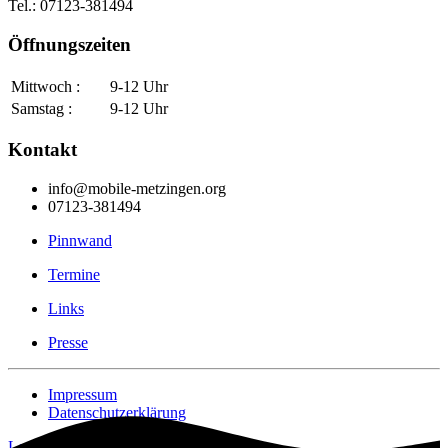
Tel.: 07123-381494
Öffnungszeiten
Mittwoch :
9-12 Uhr
Samstag :
9-12 Uhr
Kontakt
info@mobile-metzingen.org
07123-381494
Pinnwand
Termine
Links
Presse
Impressum
Datenschutzerklärung
Login [Intern]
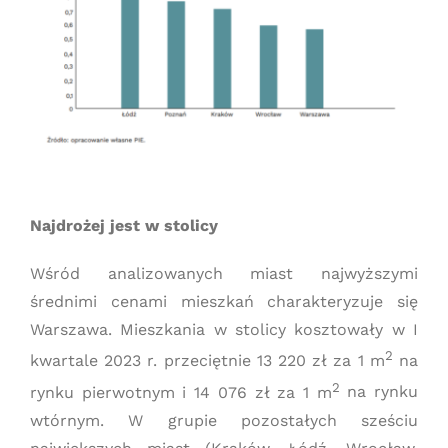
Najdrożej jest w stolicy
Wśród analizowanych miast najwyższymi
średnimi cenami mieszkań charakteryzuje się
Warszawa. Mieszkania w stolicy kosztowały w I
2
kwartale 2023 r. przeciętnie 13 220 zł za 1 m
na
2
rynku pierwotnym i 14 076 zł za 1 m
na rynku
wtórnym. W grupie pozostałych sześciu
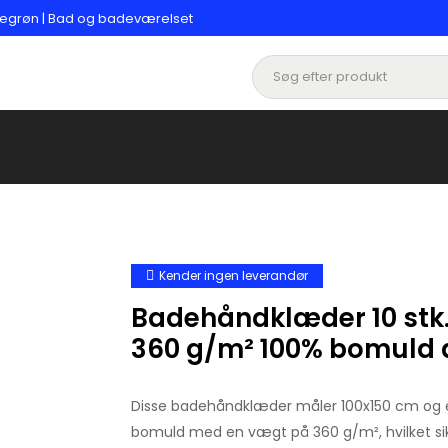
legrøn | Bad og badeværelset
Kender ingen leverandør
Badehåndklæder 10 stk.
360 g/m² 100% bomuld
Disse badehåndklæder måler 100x150 cm og er
bomuld med en vægt på 360 g/m², hvilket sik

+ + + +

• Assigned task:
Your task is to return, exactly and on their own, the lines from the one containing "Kender ingen leverandør" through the last line of the listing.

• Exercise solution:
Kender ingen leverandør
Badehåndklæder 10 stk.
360 g/m² 100% bomuld
Disse badehåndklæder måler 100x150 cm og er
bomuld med en vægt på 360 g/m², hvilket sik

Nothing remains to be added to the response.